第11話 separation

「依頼?今度はどこの世界?」


「ここの世界なのだよー♪」


「と、いう事はスキル悪用絡みかにゃ?♪」


「そうなのだよ愛娘!♪しかも地元!近鉄奈良駅の道を北に真っ直ぐ行ったら左手に神眼寺しんがんじってお寺があるんだけどね。そこって縁切り寺なんだけど、どうもそこから縁切りスキルが発生しちゃったみたいで…所有者は不明、スキルは縁切りだけど、様々な縁を切ってしまう」


「様々な縁?」


「例えば人間関係、例えば恋、例えば死相…良くも悪くも使ってるみたいだけど前任者は追う側の縁を切られて発見すら出来なくなった」


「縁に例えれば何でも切れちゃいそう…パパと仕事の縁とか…」


「お仕事無くなるから止めなさいっ!」


「今回は式部はお休みね?」


「えー!なんでー!」


「…二人の縁切られたら困るじゃん///」


 全員にヒューヒューされた!



機械仕掛けの神デウス・エクス・マキナもいるし、一回位なら大丈夫でしょ!」


「またそんなヤバそうなスキル手に入れたのか?」


「大丈夫だよパパ!スキルになったらいい子だから!」


 機械仕掛けのデウス・エクス・マキナを呼び出す!


 金髪半裸のイケメンが出てきて一同おおおおってなる。


 ひざまずく機械仕掛けの神。


「胸と背がない主よ、何用か?」


 スリッパで殴って、すぐ引っ込めてやった!




 次の日、すぐに縁切りが発生してると思われる中学校へ向かう。


 うちの中学じゃないのがめっちゃ新鮮!


 教室も何も分からないのでまずは職員室へ行くとすぐに悟られたのか、校長室へ案内される。
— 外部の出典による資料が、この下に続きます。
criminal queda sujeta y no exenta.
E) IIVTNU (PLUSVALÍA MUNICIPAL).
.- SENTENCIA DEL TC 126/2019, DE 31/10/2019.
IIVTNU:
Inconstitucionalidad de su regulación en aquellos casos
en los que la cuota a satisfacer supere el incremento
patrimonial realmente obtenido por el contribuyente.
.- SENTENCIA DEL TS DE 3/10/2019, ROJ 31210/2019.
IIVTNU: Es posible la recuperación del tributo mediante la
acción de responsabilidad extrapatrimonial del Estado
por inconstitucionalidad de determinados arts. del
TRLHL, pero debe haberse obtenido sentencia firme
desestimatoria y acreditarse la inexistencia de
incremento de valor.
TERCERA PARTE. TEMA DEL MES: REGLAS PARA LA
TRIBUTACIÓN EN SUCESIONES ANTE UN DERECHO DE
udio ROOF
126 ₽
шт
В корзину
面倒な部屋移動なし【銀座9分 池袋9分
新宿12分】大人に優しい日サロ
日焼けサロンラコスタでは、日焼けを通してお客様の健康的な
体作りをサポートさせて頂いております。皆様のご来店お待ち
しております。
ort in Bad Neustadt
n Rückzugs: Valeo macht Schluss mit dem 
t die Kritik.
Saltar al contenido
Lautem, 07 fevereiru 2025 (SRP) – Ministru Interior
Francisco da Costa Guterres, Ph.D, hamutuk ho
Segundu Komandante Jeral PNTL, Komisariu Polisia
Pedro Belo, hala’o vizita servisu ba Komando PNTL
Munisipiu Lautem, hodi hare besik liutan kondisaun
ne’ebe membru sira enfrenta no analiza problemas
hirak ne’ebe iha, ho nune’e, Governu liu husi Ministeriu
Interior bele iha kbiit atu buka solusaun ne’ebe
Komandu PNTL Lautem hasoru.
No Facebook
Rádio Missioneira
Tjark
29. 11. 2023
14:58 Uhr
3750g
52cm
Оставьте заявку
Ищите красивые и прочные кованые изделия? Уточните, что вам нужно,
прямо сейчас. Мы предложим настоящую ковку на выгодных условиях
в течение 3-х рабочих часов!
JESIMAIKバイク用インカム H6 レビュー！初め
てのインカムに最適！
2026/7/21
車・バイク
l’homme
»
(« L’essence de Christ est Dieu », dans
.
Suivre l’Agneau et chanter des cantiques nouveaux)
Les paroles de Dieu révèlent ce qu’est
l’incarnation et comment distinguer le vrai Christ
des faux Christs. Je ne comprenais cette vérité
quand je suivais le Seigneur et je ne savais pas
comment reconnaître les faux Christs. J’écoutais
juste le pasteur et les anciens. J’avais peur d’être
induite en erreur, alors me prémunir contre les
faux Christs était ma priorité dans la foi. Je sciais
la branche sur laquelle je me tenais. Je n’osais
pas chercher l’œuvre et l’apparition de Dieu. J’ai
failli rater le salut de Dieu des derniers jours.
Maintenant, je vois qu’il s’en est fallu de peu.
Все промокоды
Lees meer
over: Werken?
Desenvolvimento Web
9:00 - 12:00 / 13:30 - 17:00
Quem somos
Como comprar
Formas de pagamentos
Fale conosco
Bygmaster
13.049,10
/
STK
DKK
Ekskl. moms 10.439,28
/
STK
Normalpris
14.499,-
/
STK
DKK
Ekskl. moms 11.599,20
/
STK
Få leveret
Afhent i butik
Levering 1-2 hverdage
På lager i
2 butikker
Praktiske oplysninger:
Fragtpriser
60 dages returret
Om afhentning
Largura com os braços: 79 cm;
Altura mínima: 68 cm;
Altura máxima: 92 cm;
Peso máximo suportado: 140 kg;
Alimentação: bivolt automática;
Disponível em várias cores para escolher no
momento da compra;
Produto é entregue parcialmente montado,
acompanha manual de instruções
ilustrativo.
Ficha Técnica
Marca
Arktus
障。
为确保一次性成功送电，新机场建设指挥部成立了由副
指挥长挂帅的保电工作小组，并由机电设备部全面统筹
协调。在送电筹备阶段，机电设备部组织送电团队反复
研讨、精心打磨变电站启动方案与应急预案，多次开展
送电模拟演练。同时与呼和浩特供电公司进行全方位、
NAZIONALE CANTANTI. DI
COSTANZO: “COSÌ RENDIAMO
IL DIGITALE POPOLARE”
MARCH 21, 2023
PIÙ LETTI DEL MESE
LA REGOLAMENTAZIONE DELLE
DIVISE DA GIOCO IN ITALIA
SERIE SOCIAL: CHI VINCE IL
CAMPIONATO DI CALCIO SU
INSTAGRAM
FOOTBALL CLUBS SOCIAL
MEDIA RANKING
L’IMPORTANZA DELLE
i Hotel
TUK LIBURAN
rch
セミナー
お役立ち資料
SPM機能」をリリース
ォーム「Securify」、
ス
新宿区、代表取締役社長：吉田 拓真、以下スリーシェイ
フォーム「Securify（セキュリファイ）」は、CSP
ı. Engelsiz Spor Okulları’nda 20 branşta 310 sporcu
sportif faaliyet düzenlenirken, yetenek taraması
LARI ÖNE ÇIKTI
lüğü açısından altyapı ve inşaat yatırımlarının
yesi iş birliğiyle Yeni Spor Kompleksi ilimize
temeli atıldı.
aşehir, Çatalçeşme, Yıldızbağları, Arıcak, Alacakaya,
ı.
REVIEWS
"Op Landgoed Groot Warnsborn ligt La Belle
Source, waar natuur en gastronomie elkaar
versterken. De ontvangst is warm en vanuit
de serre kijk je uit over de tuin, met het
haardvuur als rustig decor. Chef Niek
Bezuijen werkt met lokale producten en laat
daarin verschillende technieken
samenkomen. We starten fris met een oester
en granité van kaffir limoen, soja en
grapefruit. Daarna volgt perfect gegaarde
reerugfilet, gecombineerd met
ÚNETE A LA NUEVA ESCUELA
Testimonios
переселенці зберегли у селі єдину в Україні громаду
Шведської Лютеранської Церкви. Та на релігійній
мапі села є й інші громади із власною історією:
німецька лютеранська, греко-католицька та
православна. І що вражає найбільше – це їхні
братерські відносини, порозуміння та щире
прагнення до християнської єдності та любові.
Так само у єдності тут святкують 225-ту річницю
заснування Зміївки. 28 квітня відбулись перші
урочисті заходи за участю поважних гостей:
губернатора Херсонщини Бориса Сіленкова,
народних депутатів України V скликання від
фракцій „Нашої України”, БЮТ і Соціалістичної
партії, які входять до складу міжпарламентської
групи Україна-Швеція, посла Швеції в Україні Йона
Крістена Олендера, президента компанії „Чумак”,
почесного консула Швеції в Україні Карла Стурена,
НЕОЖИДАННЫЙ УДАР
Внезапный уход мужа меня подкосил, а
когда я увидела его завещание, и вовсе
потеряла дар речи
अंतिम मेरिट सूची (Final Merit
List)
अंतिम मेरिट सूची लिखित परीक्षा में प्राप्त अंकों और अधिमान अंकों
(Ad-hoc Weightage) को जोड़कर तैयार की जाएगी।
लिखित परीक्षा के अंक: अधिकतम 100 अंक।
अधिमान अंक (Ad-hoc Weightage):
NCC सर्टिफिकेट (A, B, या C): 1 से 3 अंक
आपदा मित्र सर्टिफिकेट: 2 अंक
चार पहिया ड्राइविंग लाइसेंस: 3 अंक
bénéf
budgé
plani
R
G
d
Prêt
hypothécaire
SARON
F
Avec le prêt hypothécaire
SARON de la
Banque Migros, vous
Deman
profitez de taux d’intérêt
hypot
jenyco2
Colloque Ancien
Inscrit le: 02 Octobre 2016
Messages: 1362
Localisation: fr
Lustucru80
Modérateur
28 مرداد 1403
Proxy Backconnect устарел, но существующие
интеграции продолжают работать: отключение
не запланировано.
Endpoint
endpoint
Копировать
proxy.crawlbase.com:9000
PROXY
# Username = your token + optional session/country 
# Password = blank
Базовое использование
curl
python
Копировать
 中へ入るとカーテンも締め切られていて、情報漏えい対策もしてくれていた。


「おはよう御座います、《社》の方。…鹿鳴ろくめいさんでいいのかな?」


「はい!」


「私が校長の神功じんぐうです。事の起こりはどこからだったのか推測が付かないですか、気がつくと広範囲で人の不和が発生して手がつけられなくなっています。噂によると人間関係が嫌だった人が神眼寺で願掛けした処スキルが手に入ったとか何とか…」


「分かりました。で、今回は潜入捜査ですか?」


「いえ、悟られるとまた縁を切られてしまうので、潜入せず監視でお願いします」


「成る程、分かりました!因みにお二人のスキルの履歴を拝見しても宜しいですか?」


「え?あ、うん、どうぞどうぞ」


 …おい聖職者!なんかハッキリしないと思ったら…大人って汚れてる!


 まぁ、無実なのは分かった。


隠密追跡ハイド・アンド・シーク…」


 スキルで消えた後、校舎の外から授業中の生徒を履歴謁見ログブラウズで見ていくが…地味に手間がかかるのと、人間不信になりそうなスキル持ってる人が沢山いてる…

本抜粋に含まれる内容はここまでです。